Decay results when the hard tissues are destroyed by acid products from bacteria. Although poor nutrition does not directly cause periodontal disease, many researchers believe that the disease progresses faster and is more severe in patients whose diet does not supply the necessary nutrients. Poor nutrition can suppress your entire immune system, increasing your vulnerability to many disorders. People with lowered immune systems have been shown to be at higher risk for periodontal disease.
Studies are showing that dental disease is just as related to overeating as heart disease, obesity, diabetes and hypertension.
Children’s nutrition and teeth
A healthy diet is a balanced diet that naturally supplies all the nutrients your child needs to grow. This includes fruits and vegetables, breads and cereals, milk and dairy products, meat, fish and eggs.
A balanced diet is essential for healthy gum tissue around the teeth. A diet high in certain kinds of carbohydrates, such as sugar and starches, may place your child at extra risk of tooth decay. Harmful starchy foods include breads, crackers, pasta, and such snacks as pretzels and potato chips.
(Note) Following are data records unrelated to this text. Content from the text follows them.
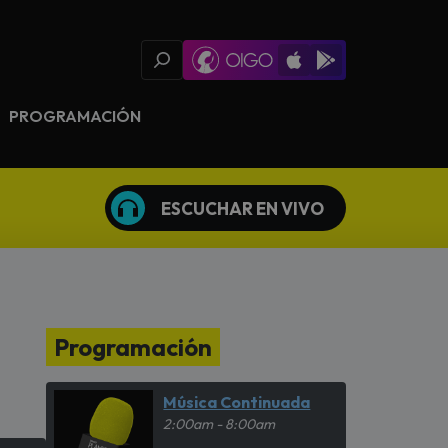
Oigo Radio App
Available on iOS
Available on Goog
PROGRAMACIÓN
ESCUCHAR EN VIVO
Programación
Música Continuada
2:00am - 8:00am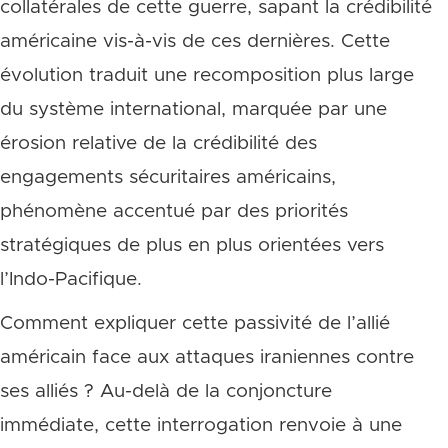
collatérales de cette guerre, sapant la crédibilité
américaine vis-à-vis de ces dernières. Cette
évolution traduit une recomposition plus large
du système international, marquée par une
érosion relative de la crédibilité des
engagements sécuritaires américains,
phénomène accentué par des priorités
stratégiques de plus en plus orientées vers
l’Indo-Pacifique.
Comment expliquer cette passivité de l’allié
américain face aux attaques iraniennes contre
ses alliés ? Au-delà de la conjoncture
immédiate, cette interrogation renvoie à une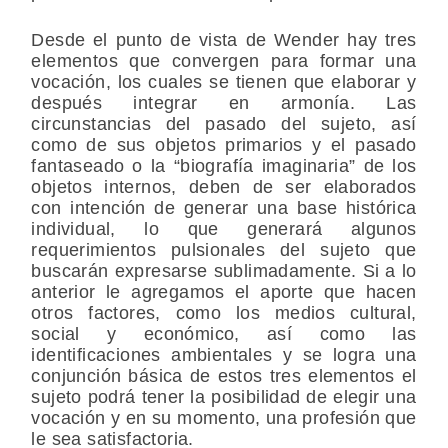
Desde el punto de vista de Wender hay tres
elementos que convergen para formar una
vocación, los cuales se tienen que elaborar y
después integrar en armonía. Las
circunstancias del pasado del sujeto, así
como de sus objetos primarios y el pasado
fantaseado o la “biografía imaginaria” de los
objetos internos, deben de ser elaborados
con intención de generar una base histórica
individual, lo que generará algunos
requerimientos pulsionales del sujeto que
buscarán expresarse sublimadamente. Si a lo
anterior le agregamos el aporte que hacen
otros factores, como los medios cultural,
social y económico, así como las
identificaciones ambientales y se logra una
conjunción básica de estos tres elementos el
sujeto podrá tener la posibilidad de elegir una
vocación y en su momento, una profesión que
le sea satisfactoria.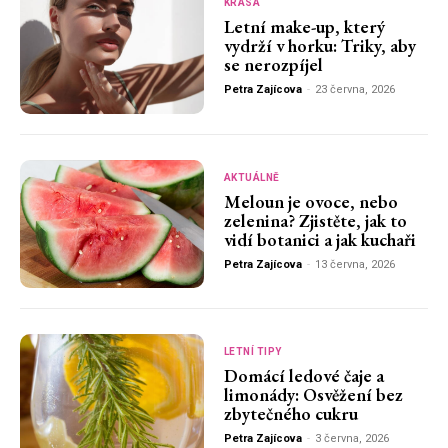
KRÁSA
Letní make-up, který
vydrží v horku: Triky, aby
se nerozpíjel
Petra Zajícova
-
23 června, 2026
AKTUÁLNĚ
Meloun je ovoce, nebo
zelenina? Zjistěte, jak to
vidí botanici a jak kuchaři
Petra Zajícova
-
13 června, 2026
LETNÍ TIPY
Domácí ledové čaje a
limonády: Osvěžení bez
zbytečného cukru
Petra Zajícova
-
3 června, 2026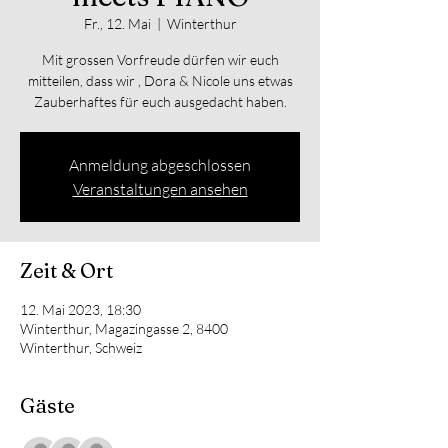
Fr., 12. Mai
  |  
Winterthur
Mit grossen Vorfreude dürfen wir euch
mitteilen, dass wir , Dora & Nicole uns etwas
Zauberhaftes für euch ausgedacht haben.
Anmeldung abgeschlossen
Veranstaltungen ansehen
Zeit & Ort
12. Mai 2023, 18:30
Winterthur, Magazingasse 2, 8400
Winterthur, Schweiz
Gäste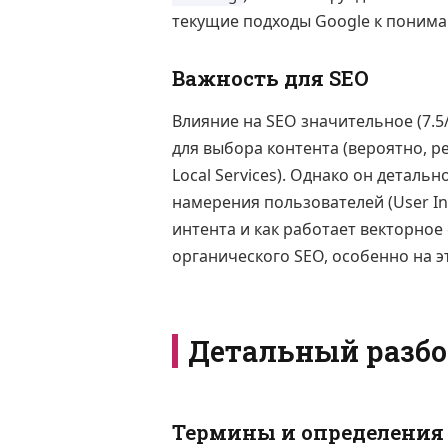
текущие подходы Google к понима
Важность для SEO
Влияние на SEO значительное (7.5
для выбора контента (вероятно, р
Local Services). Однако он деталь
намерения пользователей (User In
интента и как работает векторное
органического SEO, особенно на э
Детальный разбо
Термины и определения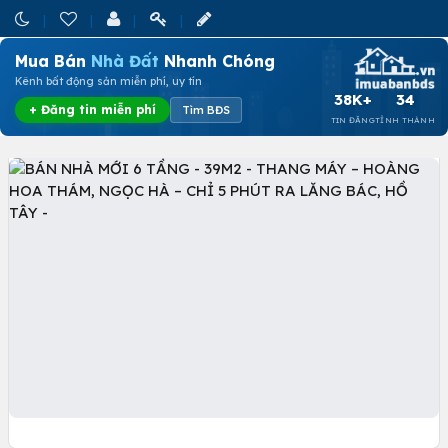
Mua Bán
Nhà Đất
Nhanh Chóng
Kênh bất động sản miễn phí, uy tín
38K+
34
+ Đăng tin miễn phí
Tìm BĐS
TIN ĐĂNG
TỈNH THÀNH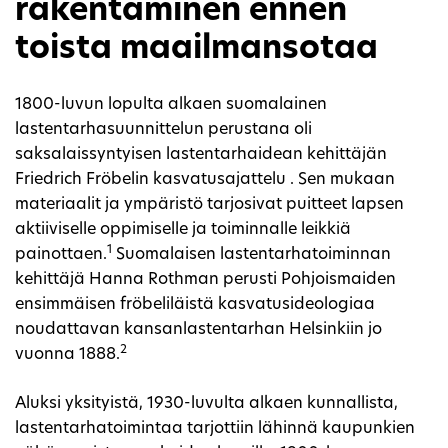
rakentaminen ennen
toista maailmansotaa
1800-luvun lopulta alkaen suomalainen
lastentarhasuunnittelun perustana oli
saksalaissyntyisen lastentarhaidean kehittäjän
Friedrich Fröbelin kasvatusajattelu . Sen mukaan
materiaalit ja ympäristö tarjosivat puitteet lapsen
aktiiviselle oppimiselle ja toiminnalle leikkiä
1
painottaen.
Suomalaisen lastentarhatoiminnan
kehittäjä Hanna Rothman perusti Pohjoismaiden
ensimmäisen fröbeliläistä kasvatusideologiaa
noudattavan kansanlastentarhan Helsinkiin jo
2
vuonna 1888.
Aluksi yksityistä, 1930-luvulta alkaen kunnallista,
lastentarhatoimintaa tarjottiin lähinnä kaupunkien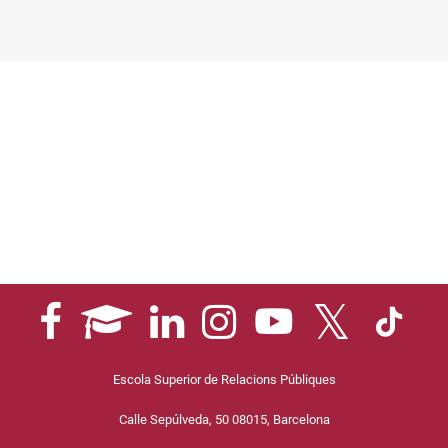
Escola Superior de Relacions Públiques
Calle Sepúlveda, 50 08015, Barcelona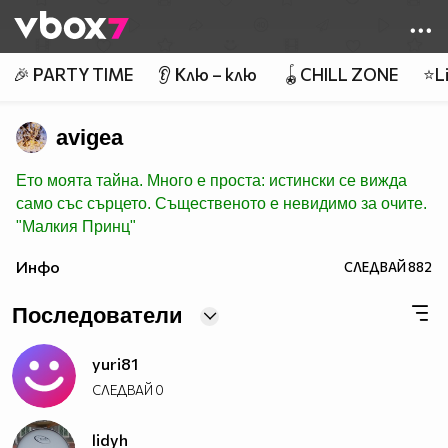
Member of
👾
🎉 PARTY TIME
👂 Клю – клю
🪀CHILL ZONE
⭐Li
avigea
Ето моята тайна. Много е проста: истински се вижда
само със сърцето. Същественото е невидимо за очите.
"Малкия Принц"
Инфо
СЛЕДВАЙ
882
Последователи
yuri81
СЛЕДВАЙ
0
lidyh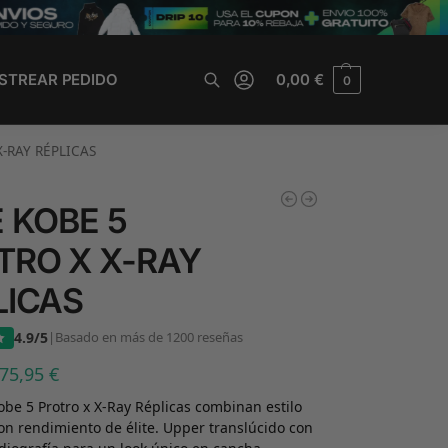
STREAR PEDIDO
0,00
€
0
Buscar
-RAY RÉPLICAS
E KOBE 5
TRO X X-RAY
LICAS
4.9/5
|
Basado en más de 1200 reseñas
75,95
€
obe 5 Protro x X-Ray Réplicas combinan estilo
con rendimiento de élite. Upper translúcido con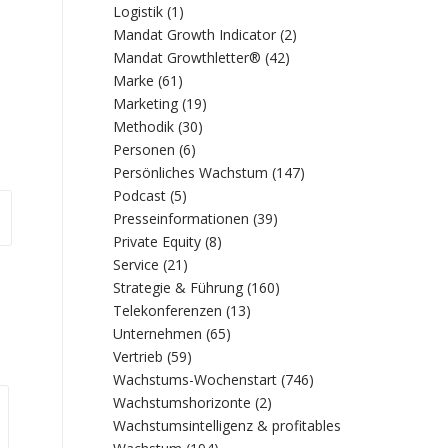
Logistik
(1)
Mandat Growth Indicator
(2)
Mandat Growthletter®
(42)
Marke
(61)
Marketing
(19)
Methodik
(30)
Personen
(6)
Persönliches Wachstum
(147)
Podcast
(5)
Presseinformationen
(39)
Private Equity
(8)
Service
(21)
Strategie & Führung
(160)
Telekonferenzen
(13)
Unternehmen
(65)
Vertrieb
(59)
Wachstums-Wochenstart
(746)
Wachstumshorizonte
(2)
Wachstumsintelligenz & profitables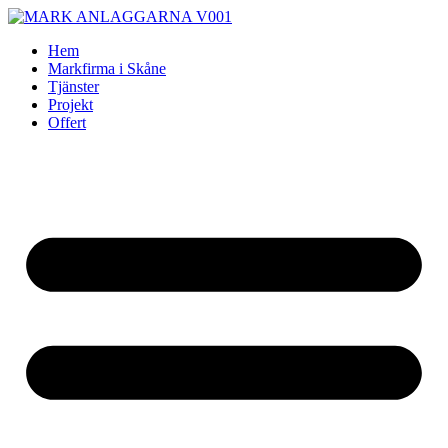
Skip
to
Hem
content
Markfirma i Skåne
Tjänster
Projekt
Offert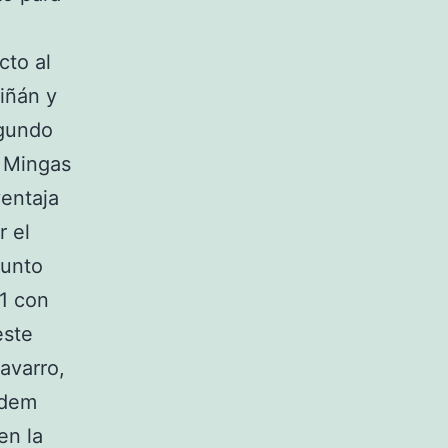
cto al
iñán y
egundo
 Mingas
ventaja
r el
junto
21 con
este
avarro,
ndem
en la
Even fruits, a few vegetables, and most milk products contain at least one type of sugar. A peanut butter and jam sandwich for example, not only has sugar in the jam, but may have sugar added to the peanut butter. Sugar is also added to such condiments like mustard and salad dressings.
Some dentists believe that kids who consume too much soft drink and not enough nutritional beverages are prone to tooth decay in addition to serious ailments later in life, such as diabetes and osteoporosis. Drinking carbonated soft drinks regularly can contribute to the erosion of tooth enamel. Soft drinks contain sticky sugars that bacteria in our mouths use as an energy source. They break down into acids and adhere to tooth surfaces. Using a straw when drinking soft drinks can help keep sugar away from teeth.
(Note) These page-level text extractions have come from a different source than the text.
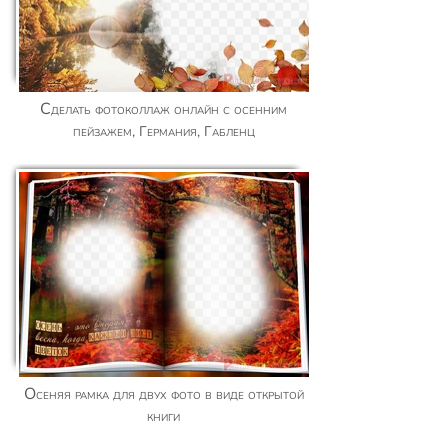
Сделать фотоколлаж онлайн с осенним
пейзажем, Германия, Габленц
Осеняя рамка для двух фото в виде открытой
книги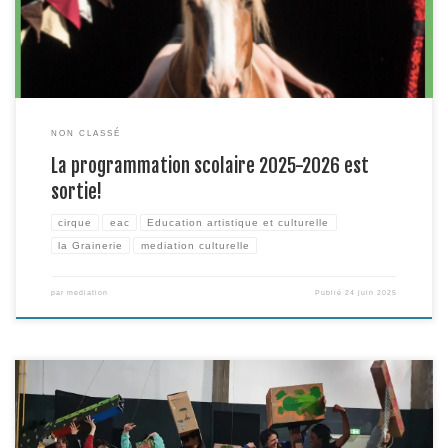
NON CLASSÉ
La programmation scolaire 2025-2026 est
sortie!
cirque
eac
Education artistique et culturelle
la Grainerie
mediation culturelle
par
mediation
Publié
24 juin 2025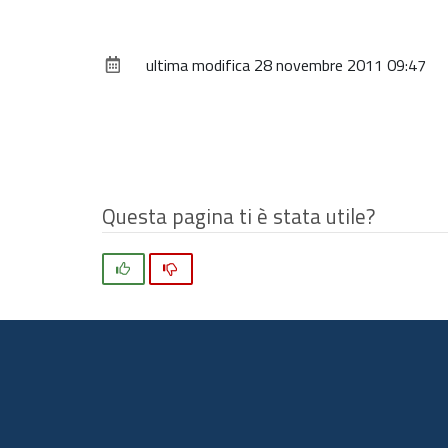
per
vedere
ultima modifica
28 novembre 2011 09:47
l'immagine
alle
dimensioni
originali…
Questa pagina ti è stata utile?
Si
No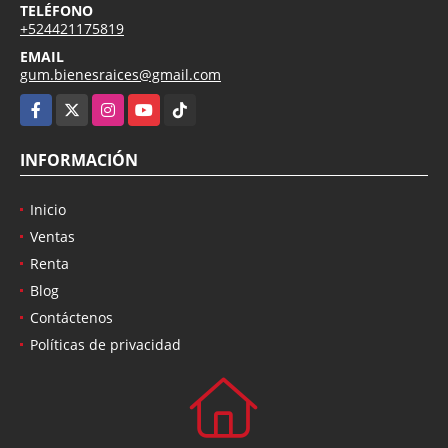
TELÉFONO
+524421175819
EMAIL
gum.bienesraices@gmail.com
Facebook
X
Instagram
YouTube
TikTok
INFORMACIÓN
Inicio
Ventas
Renta
Blog
Contáctenos
Políticas de privacidad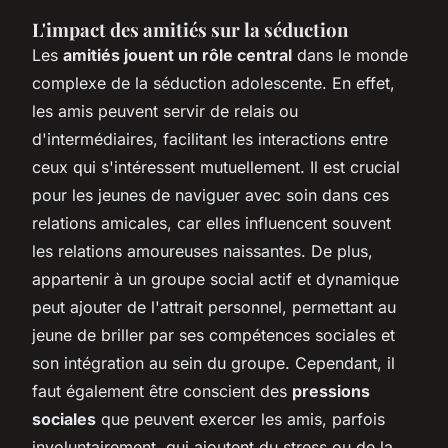
L'impact des amitiés sur la séduction
Les
amitiés jouent un rôle central
dans le monde
complexe de la séduction adolescente. En effet,
les amis peuvent servir de relais ou
d'intermédiaires, facilitant les interactions entre
ceux qui s'intéressent mutuellement. Il est crucial
pour les jeunes de naviguer avec soin dans ces
relations amicales, car elles influencent souvent
les relations amoureuses naissantes. De plus,
appartenir à un groupe social actif et dynamique
peut ajouter de l'attrait personnel, permettant au
jeune de briller par ses compétences sociales et
son intégration au sein du groupe. Cependant, il
faut également être conscient des
pressions
sociales
que peuvent exercer les amis, parfois
involuntairement, qui ajoutent du stress ou de la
Remind your children to rinse their mouths with water after meals, especially during school, in order to leave their teeth free of sugar and acid.
A balanced diet does not ensure that your child is getting enough fluoride. If you live in a community that does not have fluoridated water or an ideal amount of naturally occurring fluoride in your well water, your child may need a fluoride supplement. Be careful though. Too much fluoride can be just as bad as too little fluoride.
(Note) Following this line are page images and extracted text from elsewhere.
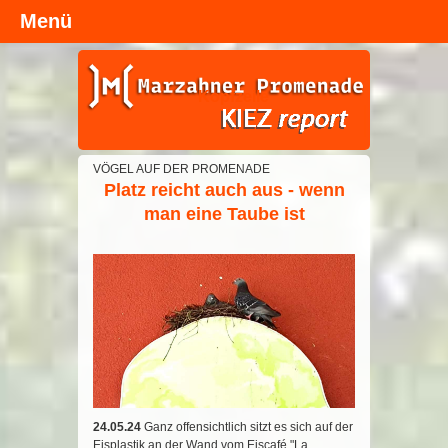
Menü
Kopfzeile
VÖGEL AUF DER PROMENADE
Platz reicht auch aus - wenn
man eine Taube ist
24.05.24
Ganz offensichtlich sitzt es sich auf der
Eisplastik an der Wand vom Eiscafé "La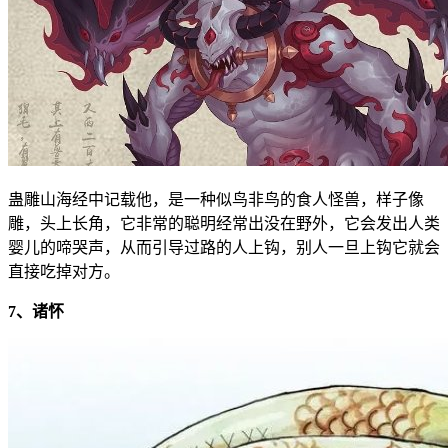
蛊雕山海经中记载他，是一种似鸟非鸟的食人怪兽，样子像
雕，头上长角，它非常的聪明经常出没在野外，它会发出人类
婴儿的啼哭声，从而引导过路的人上钩，别人一旦上钩它就会
直接吃掉对方。
7、诸怀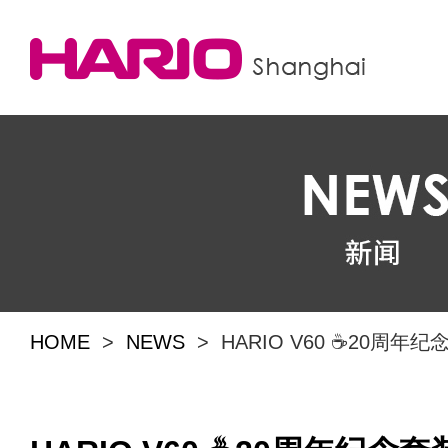
HOME
>
NEWS
> HARIO V60 ☕️20周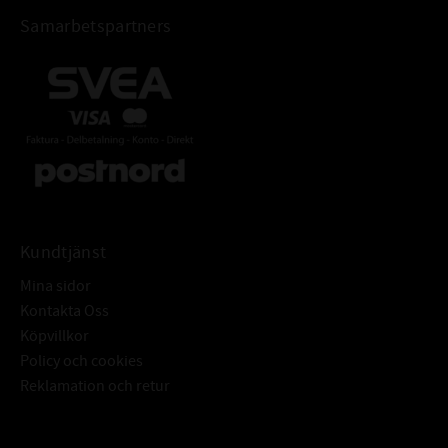
Samarbetspartners
Kundtjänst
Mina sidor
Kontakta Oss
Köpvillkor
Policy och cookies
Reklamation och retur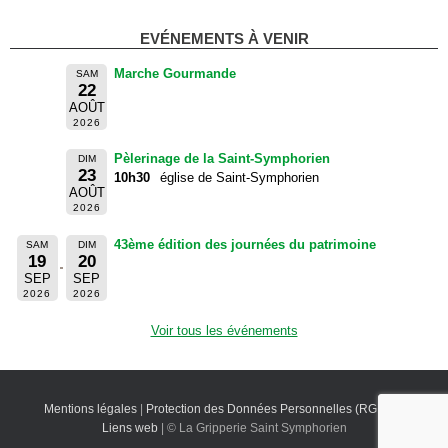
EVÉNEMENTS À VENIR
Marche Gourmande
SAM
22
AOÛT
2026
Pèlerinage de la Saint-Symphorien
DIM
23
10h30
église de Saint-Symphorien
AOÛT
2026
43ème édition des journées du patrimoine
SAM
DIM
19
20
SEP
SEP
2026
2026
Voir tous les événements
Mentions légales
|
Protection des Données Personnelles (RGPD)
|
Liens web
| © La Gripperie Saint Symphorien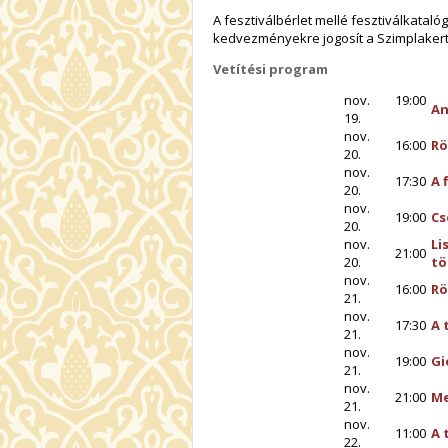
A fesztiválbérlet mellé fesztiválkatalóg
kedvezményekre jogosít a Szimplaker
Vetítési program
nov.
19:00
An
19.
nov.
16:00
Rö
20.
nov.
17:30
A 
20.
nov.
19:00
Cs
20.
nov.
Li
21:00
20.
tö
nov.
16:00
Rö
21.
nov.
17:30
A 
21.
nov.
19:00
Gi
21.
nov.
21:00
Me
21.
nov.
11:00
A 
22.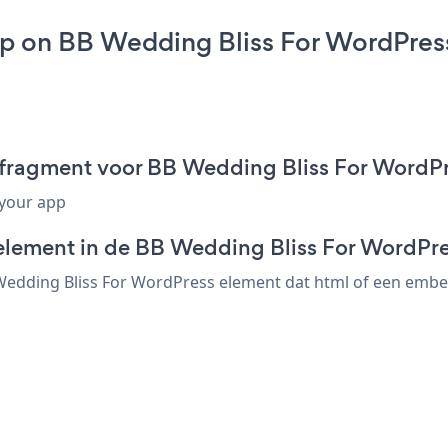
pp on BB Wedding Bliss For WordPres
-fragment voor BB Wedding Bliss For WordP
 your app
element in de BB Wedding Bliss For WordPre
edding Bliss For WordPress element dat html of een embed-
The following, while high in nutrition, are not good for your children’s teeth:
- Chocolate milk
- Ice cream
- Dried fruit snacks
- Milk shakes
- Granola bars
And at all costs, avoid these kinds of snacks between meals unless your child brushes immediately afterward:
- Gummy bears and other lollies
- Chocolate bars
- Fruit roll ups
Adult nutrition and teeth
Eat a well-balanced diet; use moderation and choose a variety of foods. The important foods to choose include those from the four basic food groups: fruits and vegetables, breads and cereals, milk and dairy products, meat, chicken, fish, or beans. And remember that so-called ‘fad diets’ often restrict or eliminate entire food groups, possibly leading to serious vitamin or mineral deficiencies.
Foods that cling to your teeth promote tooth decay. When snacking, try to avoid soft, sweet, sticky foods, such as cakes, lollies, and dried fruits. Better choices include nuts, raw vegetables, plain yoghurt, cheese, and sugarless gum or lollies.
When you eat foods such as crackers, biscuits and chips, include them as part of your meal, instead of by themselves. Believe it or not, some combinations of foods can actually neutralize harmful acids in the mouth and inhibit tooth decay.